Sigma <- sd_noise%*%Rho%*%sd_noise
Sim.data <- Gompertz.sim(init.pop = P0, alpha = alpha, beta = beta, time = t, sp = sp, sd_noise = sd_noise, Rho = Rho)
matplot(matrix(rep(1:t, sp), nrow = t, ncol = sp), log(Sim.data$abundance.array), type = rep("l",sp), lty = 1,lwd = 2, col = 1:sp)

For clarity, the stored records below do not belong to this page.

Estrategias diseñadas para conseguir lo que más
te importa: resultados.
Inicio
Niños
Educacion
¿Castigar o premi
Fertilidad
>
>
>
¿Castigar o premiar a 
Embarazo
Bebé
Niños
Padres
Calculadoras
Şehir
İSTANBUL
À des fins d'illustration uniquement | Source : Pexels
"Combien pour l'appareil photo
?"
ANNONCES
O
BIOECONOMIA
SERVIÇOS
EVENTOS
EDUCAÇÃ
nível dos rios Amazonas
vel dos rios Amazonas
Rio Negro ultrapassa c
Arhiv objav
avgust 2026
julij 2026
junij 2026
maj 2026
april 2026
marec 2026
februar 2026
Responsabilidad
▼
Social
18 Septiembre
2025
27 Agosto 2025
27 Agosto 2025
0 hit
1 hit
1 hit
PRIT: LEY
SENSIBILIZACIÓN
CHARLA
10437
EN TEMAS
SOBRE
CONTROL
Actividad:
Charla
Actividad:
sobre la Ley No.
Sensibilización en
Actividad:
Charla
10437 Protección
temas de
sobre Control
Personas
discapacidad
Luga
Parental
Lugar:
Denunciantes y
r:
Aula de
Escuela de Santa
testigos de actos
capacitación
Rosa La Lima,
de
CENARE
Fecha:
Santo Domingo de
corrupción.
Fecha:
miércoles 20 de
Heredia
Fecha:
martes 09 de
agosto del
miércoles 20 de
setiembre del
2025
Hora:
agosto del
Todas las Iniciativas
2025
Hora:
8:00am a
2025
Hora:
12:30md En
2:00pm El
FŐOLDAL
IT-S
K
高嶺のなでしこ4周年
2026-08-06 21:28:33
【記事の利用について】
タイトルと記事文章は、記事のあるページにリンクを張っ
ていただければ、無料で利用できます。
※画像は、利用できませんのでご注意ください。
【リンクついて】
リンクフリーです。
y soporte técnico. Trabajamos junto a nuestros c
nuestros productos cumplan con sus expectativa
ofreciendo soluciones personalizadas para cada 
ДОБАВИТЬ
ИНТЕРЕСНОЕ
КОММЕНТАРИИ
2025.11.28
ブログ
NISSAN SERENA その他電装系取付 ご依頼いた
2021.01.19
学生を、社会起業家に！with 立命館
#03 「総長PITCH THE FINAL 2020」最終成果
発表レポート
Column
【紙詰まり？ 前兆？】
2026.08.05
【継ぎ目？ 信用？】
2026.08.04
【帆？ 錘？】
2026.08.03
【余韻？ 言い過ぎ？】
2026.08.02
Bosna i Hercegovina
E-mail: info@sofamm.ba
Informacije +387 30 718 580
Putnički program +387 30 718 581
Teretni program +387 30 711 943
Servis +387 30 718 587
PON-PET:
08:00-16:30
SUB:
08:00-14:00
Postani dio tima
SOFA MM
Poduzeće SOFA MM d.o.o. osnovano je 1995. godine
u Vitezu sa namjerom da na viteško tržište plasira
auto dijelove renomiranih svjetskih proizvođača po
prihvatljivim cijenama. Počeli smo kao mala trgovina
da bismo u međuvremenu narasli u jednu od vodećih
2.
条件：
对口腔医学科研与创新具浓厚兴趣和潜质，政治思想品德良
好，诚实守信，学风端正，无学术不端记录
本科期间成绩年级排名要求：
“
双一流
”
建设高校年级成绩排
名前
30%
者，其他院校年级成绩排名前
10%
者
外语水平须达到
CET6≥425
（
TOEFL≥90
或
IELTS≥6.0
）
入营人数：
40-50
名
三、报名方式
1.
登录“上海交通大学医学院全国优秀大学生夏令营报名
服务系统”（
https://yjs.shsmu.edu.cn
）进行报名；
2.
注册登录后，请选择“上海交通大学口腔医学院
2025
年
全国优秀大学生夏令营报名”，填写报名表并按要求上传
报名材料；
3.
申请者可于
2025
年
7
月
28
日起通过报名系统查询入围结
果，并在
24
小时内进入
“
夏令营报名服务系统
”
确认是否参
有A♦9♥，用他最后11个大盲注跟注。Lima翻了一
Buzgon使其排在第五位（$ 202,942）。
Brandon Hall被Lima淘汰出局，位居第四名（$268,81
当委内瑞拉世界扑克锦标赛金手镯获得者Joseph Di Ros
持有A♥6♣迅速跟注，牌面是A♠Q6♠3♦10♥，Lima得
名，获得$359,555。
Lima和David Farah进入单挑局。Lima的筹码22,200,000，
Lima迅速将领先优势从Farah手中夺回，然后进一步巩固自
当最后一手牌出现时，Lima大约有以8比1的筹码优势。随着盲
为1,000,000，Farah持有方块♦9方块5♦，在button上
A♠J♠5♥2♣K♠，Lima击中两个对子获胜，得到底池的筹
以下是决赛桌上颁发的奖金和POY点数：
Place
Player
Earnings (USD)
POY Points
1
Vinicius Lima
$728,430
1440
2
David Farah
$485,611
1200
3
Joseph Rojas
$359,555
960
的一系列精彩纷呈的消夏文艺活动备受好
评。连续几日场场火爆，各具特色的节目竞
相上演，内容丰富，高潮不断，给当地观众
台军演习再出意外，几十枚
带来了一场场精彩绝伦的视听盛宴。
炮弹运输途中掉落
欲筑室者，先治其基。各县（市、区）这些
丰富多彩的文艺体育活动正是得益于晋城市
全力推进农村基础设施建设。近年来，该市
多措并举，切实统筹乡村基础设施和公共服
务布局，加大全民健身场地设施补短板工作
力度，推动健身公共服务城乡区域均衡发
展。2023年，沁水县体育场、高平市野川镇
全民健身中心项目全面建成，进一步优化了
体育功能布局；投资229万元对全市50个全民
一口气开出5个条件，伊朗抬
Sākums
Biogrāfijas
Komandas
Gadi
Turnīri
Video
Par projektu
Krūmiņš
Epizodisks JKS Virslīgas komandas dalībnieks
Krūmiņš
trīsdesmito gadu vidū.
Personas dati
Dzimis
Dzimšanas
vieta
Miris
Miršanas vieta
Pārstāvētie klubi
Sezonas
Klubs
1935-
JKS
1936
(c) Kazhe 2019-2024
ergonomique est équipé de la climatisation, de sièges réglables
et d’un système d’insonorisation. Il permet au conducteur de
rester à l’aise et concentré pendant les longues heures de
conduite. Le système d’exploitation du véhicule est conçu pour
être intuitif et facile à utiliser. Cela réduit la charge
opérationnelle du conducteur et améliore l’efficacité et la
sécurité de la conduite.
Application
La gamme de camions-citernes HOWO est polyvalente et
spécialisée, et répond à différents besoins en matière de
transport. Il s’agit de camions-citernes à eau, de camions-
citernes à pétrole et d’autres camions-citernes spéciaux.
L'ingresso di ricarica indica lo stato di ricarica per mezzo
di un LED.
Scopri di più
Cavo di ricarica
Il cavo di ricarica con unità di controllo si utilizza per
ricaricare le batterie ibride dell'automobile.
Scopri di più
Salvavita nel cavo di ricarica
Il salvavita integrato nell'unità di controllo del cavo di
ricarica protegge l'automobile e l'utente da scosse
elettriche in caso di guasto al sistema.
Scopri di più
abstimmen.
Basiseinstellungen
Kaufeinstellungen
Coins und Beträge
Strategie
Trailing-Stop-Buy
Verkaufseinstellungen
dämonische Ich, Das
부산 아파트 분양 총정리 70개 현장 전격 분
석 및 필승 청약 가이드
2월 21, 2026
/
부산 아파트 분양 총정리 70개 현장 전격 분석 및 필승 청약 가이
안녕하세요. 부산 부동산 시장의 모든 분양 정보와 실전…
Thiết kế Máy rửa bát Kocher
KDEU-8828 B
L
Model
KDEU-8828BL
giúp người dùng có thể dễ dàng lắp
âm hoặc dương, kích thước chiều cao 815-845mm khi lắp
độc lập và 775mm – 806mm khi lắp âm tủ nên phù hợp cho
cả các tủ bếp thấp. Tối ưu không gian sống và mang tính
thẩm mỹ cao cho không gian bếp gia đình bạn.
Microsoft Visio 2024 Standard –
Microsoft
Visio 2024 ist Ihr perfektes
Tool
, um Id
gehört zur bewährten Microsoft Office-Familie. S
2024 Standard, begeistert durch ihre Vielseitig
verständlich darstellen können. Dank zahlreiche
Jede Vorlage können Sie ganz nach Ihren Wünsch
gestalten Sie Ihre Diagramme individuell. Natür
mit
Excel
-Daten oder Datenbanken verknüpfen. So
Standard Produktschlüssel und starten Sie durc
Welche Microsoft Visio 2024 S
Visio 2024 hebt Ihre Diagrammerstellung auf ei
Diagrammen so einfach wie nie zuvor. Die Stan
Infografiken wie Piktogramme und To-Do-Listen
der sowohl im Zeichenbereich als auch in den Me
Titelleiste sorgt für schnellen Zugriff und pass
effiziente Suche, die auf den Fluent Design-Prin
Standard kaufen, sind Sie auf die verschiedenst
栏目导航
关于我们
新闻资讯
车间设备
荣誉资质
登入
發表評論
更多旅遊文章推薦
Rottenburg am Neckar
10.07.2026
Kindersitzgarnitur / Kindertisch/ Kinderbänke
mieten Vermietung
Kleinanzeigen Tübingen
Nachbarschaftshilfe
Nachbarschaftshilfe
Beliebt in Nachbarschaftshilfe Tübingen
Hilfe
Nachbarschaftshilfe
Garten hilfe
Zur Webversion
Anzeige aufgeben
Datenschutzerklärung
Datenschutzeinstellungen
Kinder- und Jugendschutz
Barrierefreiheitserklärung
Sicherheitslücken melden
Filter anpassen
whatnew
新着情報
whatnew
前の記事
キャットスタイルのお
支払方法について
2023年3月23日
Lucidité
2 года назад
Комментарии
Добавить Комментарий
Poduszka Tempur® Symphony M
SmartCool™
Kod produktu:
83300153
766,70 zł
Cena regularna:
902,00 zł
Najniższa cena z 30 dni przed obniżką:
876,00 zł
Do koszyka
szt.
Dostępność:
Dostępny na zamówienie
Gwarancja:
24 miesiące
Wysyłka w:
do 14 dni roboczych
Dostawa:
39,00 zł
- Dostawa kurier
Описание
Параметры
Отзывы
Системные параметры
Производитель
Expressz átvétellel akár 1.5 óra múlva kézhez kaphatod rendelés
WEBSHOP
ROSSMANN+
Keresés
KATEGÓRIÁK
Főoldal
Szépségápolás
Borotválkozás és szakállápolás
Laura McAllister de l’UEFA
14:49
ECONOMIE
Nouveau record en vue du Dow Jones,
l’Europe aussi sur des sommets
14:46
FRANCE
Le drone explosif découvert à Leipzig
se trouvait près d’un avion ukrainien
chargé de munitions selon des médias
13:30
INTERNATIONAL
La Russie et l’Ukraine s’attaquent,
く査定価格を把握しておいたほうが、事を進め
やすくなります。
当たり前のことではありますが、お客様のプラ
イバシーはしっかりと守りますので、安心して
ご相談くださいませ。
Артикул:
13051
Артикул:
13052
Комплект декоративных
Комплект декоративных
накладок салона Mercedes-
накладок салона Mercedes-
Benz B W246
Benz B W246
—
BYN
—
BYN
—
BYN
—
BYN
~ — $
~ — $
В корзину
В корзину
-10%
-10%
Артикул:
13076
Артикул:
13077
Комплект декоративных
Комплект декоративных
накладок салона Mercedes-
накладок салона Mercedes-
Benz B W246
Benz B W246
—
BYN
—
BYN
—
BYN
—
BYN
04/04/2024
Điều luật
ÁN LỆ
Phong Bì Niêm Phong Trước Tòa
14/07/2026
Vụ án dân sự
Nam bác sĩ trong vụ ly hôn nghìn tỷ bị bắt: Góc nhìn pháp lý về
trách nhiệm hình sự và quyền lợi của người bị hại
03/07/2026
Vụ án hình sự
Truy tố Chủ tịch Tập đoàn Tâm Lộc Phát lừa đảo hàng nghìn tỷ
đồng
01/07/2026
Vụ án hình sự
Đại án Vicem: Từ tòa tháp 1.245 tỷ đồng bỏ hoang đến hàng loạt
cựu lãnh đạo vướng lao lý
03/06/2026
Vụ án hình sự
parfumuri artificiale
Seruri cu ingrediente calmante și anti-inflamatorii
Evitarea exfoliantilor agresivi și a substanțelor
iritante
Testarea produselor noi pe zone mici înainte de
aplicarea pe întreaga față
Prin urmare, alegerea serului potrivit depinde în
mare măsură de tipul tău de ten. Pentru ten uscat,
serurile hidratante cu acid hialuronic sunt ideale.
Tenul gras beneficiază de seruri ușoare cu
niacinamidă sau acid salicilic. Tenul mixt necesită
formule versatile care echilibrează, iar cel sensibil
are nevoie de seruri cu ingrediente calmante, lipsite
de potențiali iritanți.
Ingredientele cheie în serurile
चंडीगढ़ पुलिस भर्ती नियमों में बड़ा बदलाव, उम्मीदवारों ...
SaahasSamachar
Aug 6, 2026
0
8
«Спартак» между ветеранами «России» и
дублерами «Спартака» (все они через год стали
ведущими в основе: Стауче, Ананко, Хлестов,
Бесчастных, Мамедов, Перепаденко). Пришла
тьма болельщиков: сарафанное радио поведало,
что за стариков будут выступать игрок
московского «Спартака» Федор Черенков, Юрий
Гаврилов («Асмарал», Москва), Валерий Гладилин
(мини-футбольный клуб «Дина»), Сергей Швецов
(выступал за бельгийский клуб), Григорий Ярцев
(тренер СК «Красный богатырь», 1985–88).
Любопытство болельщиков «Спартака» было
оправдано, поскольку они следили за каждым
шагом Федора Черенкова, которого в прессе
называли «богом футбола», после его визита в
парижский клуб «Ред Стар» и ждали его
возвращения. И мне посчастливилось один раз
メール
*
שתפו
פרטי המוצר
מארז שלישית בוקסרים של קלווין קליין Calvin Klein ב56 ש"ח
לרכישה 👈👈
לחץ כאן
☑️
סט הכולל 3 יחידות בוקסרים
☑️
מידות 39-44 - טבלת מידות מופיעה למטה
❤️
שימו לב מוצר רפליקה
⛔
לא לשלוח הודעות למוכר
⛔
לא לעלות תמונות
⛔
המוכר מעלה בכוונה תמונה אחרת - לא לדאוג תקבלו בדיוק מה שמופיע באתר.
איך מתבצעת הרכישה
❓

sim.data_2 <- Sim.data$Simulation

sim.data_2 <- sim.data_2 %>%
  mutate(time = 1:n())

dat<-list(time = sim.data_2$time,
          T = max(sim.data_2$time),
          N = nrow(sim.data_2),
          Y = sim.data_2[,-(c(1,ncol(sim.data_2)))],
          S = ncol(sim.data_2[,-(c(1,ncol(sim.data_2)))]),
          D = 9
)


MAR_model <- stan(file = "poi_MVLN_model_ppc.stan",
                  data = dat,
                  chains = 4, 
                  cores = 4,
                  iter = 3000,
                  control = list(adapt_delta = 0.9, max_treedepth = 10))


Thanks for your time,
Alfonso

Yes, that’s IMHO what this does.

Do I get correctly that you have no further questions and are just showing the model/data for completeness? Or do you have some additional concerns?

Best of luck with your model!